Because most philosophies that frown on reproduction don't survive.

Wednesday, October 27, 2010

Story Material

I find myself oddly yet powerfully drawn in by Betty Duffy and Ross Douthat's reviews of Jonathan Franzen's new novel Freedom -- oddly because it seems utterly plain to me from their reviews that I would not only fail to enjoy the novel but be actively annoyed by it, but powerfully because it tugs at one of my persistant questions about non-genre writing in this day and age: Is there anything worth writing about?

Douthat remarks:
What if Jane Austen’s Bennet sisters had been bright young graduates of Bowdoin or Colgate or Dartmouth, with protective parents, impressive résumés, and no pressure to wed for anything save love? What if Theodore Dreiser’s Clyde Griffiths had been an ambitious young investment banker, with no need to marry money (or murder his mistress!) to secure his place in the sun? What if Anna Karenina had simply divorced her husband when she tired of him? What if Mr. Rochester had dumped his deranged wife and married the au pair, consigning the first Mrs. Rochester to the care of a generous welfare state instead of his attic?

They might have been no happier. Consider the musings of Patty Berglund, a privileged, prosperous, and liberated daughter of today’s liberal gentry, whose marital difficulties supply much of what drama there is in Jonathan Franzen’s novel Freedom:
Where did the self-pity come from? The inordinate volume of it? By almost any standard, she led a luxurious life. She had all day every day to figure out some decent and satisfying way to live, and yet all she ever seemed to get for all her choices and all her freedom was more miserable.
No happier, indeed, but possibly less interesting than a Lizzie Bennet or a Rochester, no? A bit more self-indulgent, irritating, and entitled? And thus a little bit harder for a reader to care about, in the absence of the external obstacles and pressures—class and wealth, cultural convention and social stigma, to say nothing of religious and ethical taboos—that generate most of the conflict, and most of the sympathy, in the novels of an Austen or a Brontë, a George Eliot or an Anthony Trollope?
And yet the sprawling, tangled, tragic, comic, trivial and inspiring canvas of experience which make up intergenerational family life across a swath of time seem like the one thing which, even in our own time, should be completely fascinating. Franzen's book does not sound like one I want to read, and yet just reading the description of his failure makes me very much want to read someone who has succeeded at the project. I wish I thought I knew how (and had the time) to write such a thing.


Fred said...

I'm 4 hours into it (5 to go on audio), and really loving it. I'm surprised at how much I identify with the characters (grad school at Fordham and years of listing to NPR have apparently taken their toll). The storytelling reminds me of Conrad's (thankfully, much less convoluted).

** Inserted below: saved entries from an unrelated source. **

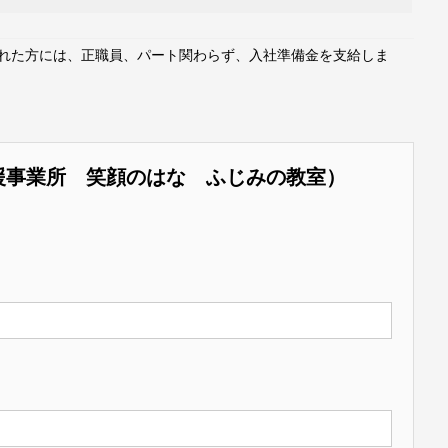
された方には、正職員、パート関わらず、入社準備金を支給しま
援事業所 笑顔のはな ふじみの教室）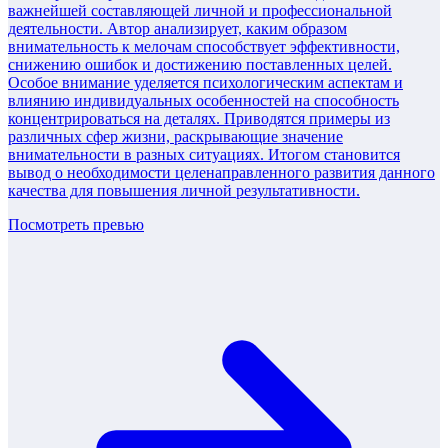
важнейшей составляющей личной и профессиональной
деятельности. Автор анализирует, каким образом
внимательность к мелочам способствует эффективности,
снижению ошибок и достижению поставленных целей.
Особое внимание уделяется психологическим аспектам и
влиянию индивидуальных особенностей на способность
концентрироваться на деталях. Приводятся примеры из
различных сфер жизни, раскрывающие значение
внимательности в разных ситуациях. Итогом становится
вывод о необходимости целенаправленного развития данного
качества для повышения личной результативности.
Посмотреть превью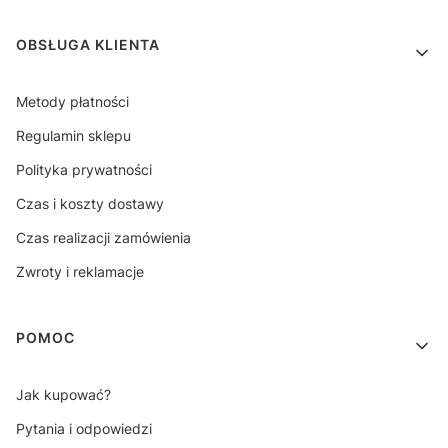
OBSŁUGA KLIENTA
Metody płatności
Regulamin sklepu
Polityka prywatności
Czas i koszty dostawy
Czas realizacji zamówienia
Zwroty i reklamacje
POMOC
Jak kupować?
Pytania i odpowiedzi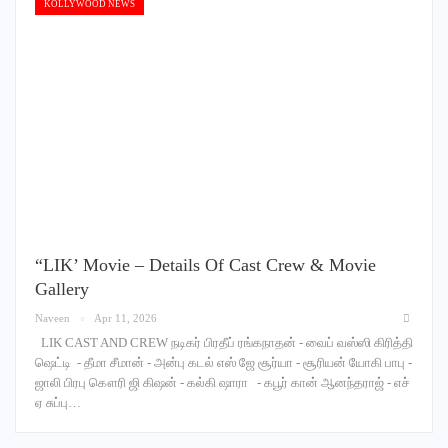
KOLLYWOOD NEWS
“LIK’ Movie – Details Of Cast Crew & Movie
Gallery
Naveen
Apr 11, 2026
LIK CAST AND CREW நடிகர் பிரதீப் ரங்கநாதன் - வைப் வஸ்ஸி கிரித்தி
ஷெட்டி - தீமா சீமான் - அன்பு கடல் எஸ் ஜே சூர்யா - சூரியன் யோகி பாபு -
ஜாலி பிரபு கௌரி ஜி கிஷன் - கல்கி ஷாரா - கபூர் கான் ஆனந்தராஜ் - எச்
ஏ சுப்பு…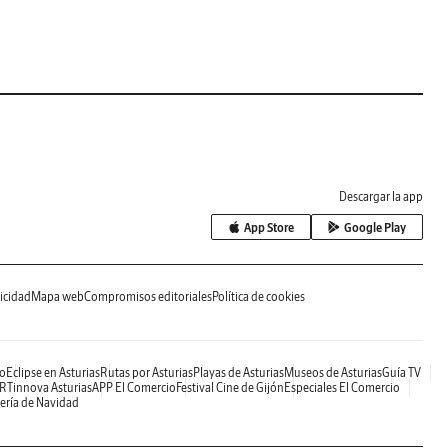
Descargar la app
App Store
Google Play
icidad
Mapa web
Compromisos editoriales
Política de cookies
o
Eclipse en Asturias
Rutas por Asturias
Playas de Asturias
Museos de Asturias
Guía TV
RTinnova Asturias
APP El Comercio
Festival Cine de Gijón
Especiales El Comercio
ería de Navidad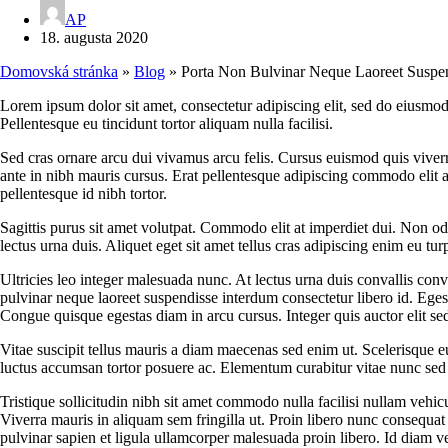
AP
18. augusta 2020
Domovská stránka
»
Blog
»
Porta Non Bulvinar Neque Laoreet Suspe
Lorem ipsum dolor sit amet, consectetur adipiscing elit, sed do eiusmod
Pellentesque eu tincidunt tortor aliquam nulla facilisi.
Sed cras ornare arcu dui vivamus arcu felis. Cursus euismod quis viverr
ante in nibh mauris cursus. Erat pellentesque adipiscing commodo elit a
pellentesque id nibh tortor.
Sagittis purus sit amet volutpat. Commodo elit at imperdiet dui. Non odi
lectus urna duis. Aliquet eget sit amet tellus cras adipiscing enim eu tu
Ultricies leo integer malesuada nunc. At lectus urna duis convallis conv
pulvinar neque laoreet suspendisse interdum consectetur libero id. Egest
Congue quisque egestas diam in arcu cursus. Integer quis auctor elit se
Vitae suscipit tellus mauris a diam maecenas sed enim ut. Scelerisque eu 
luctus accumsan tortor posuere ac. Elementum curabitur vitae nunc sed v
Tristique sollicitudin nibh sit amet commodo nulla facilisi nullam vehicu
Viverra mauris in aliquam sem fringilla ut. Proin libero nunc consequat 
pulvinar sapien et ligula ullamcorper malesuada proin libero. Id diam 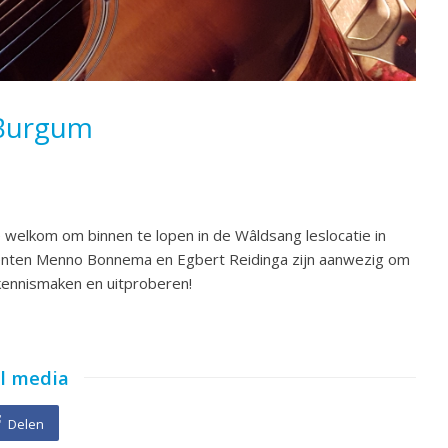
 Burgum
e welkom om binnen te lopen in de Wâldsang leslocatie in
centen Menno Bonnema en Egbert Reidinga zijn aanwezig om
 kennismaken en uitproberen!
al media
Delen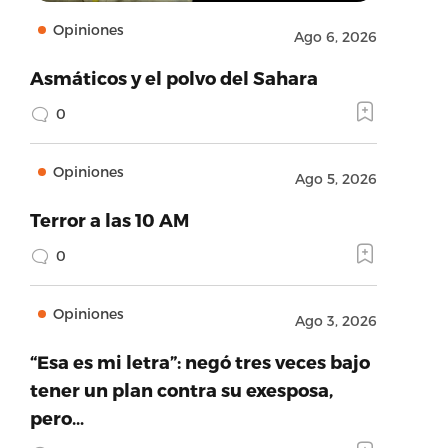
Opiniones
Ago 6, 2026
Asmáticos y el polvo del Sahara
0
Opiniones
Ago 5, 2026
Terror a las 10 AM
0
Opiniones
Ago 3, 2026
“Esa es mi letra”: negó tres veces bajo
tener un plan contra su exesposa,
pero…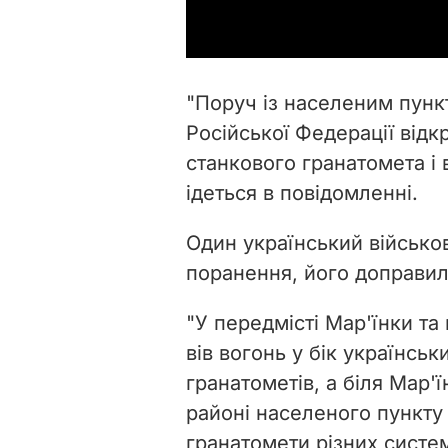
"Поруч із населеним пунк
Російської Федерації відк
станкового гранатомета і 
ідеться в повідомленні.
Один український військо
поранення, його доправил
"У передмісті Мар'їнки та
вів вогонь у бік українсь
гранатометів, а біля Мар'їн
районі населеного пункту
гранатомети різних систем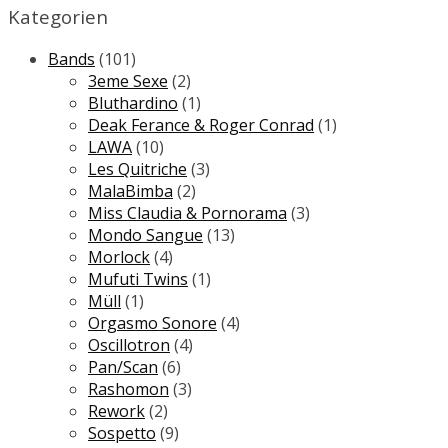
Kategorien
16.90 €
12.90 €.
Bands
(101)
3eme Sexe
(2)
Bluthardino
(1)
Deak Ferance & Roger Conrad
(1)
LAWA
(10)
Les Quitriche
(3)
MalaBimba
(2)
Miss Claudia & Pornorama
(3)
Mondo Sangue
(13)
Morlock
(4)
Mufuti Twins
(1)
Müll
(1)
Orgasmo Sonore
(4)
Oscillotron
(4)
Pan/Scan
(6)
Rashomon
(3)
Rework
(2)
Sospetto
(9)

And much of the story feels like an expansion of one of Walker Percy's 'thought experiments' from his satire Lost in the Cosmos.

sciencegirl said...

I read "The Corrections" and hated it and all the characters. When everyone is depressed, it's hard to care. Anna Karenina was balanced by the other characters who had different personalities and motivations.

Have you read "Extremely Loud and Dangerously Close" by Jonathan Safran Foer? That's a modern intergenerational family novel that is fascinating.

Anonymous said...

I don't know of any good novels about privileged people, but Whit Stillman's movies about yuppies ("The Last Days of Disco" and "Barcelona") are very good.


Minonda said...

I loved The Corrections and went on to read Twenty-Seventh City and Strong Motion. I love Jonathan Franzen's writing. I enjoyed Freedom but I was more gripped by The Corrections.

Franzen is writing about American life today, so we are not going to see characters struggling against 19th century limitations. To call his work a failure is ridiculous.

If someone doesn't appreciate a particular work of art, there is no need to question the value of the art. I don't like Picasso's work, but I'm not going to say he failed at what he was trying to do. I just don't like it. Can't the naysayers stop justifying their lack of appreciation by making is sound like the artist's failure?

S_Cobbler said...

Picasso's work may very well be a failure by objective standards of what any visual art should do; while I wouldn't want to judge it based on its adherance to the Romance period's rules, I also wouldn't want to say that "art is whatever you want it to be", which is as much as saying art is nothing. Same goes for books. If I say I don't find modern struggles interesting, that's my problem; if I say I don't see how there is any real struggle or conflict in the book, I may be seeing wrong, in which case it is my problem, or I may be seeing perfectly fine, in which case the author has, indeed, written a rather odd book.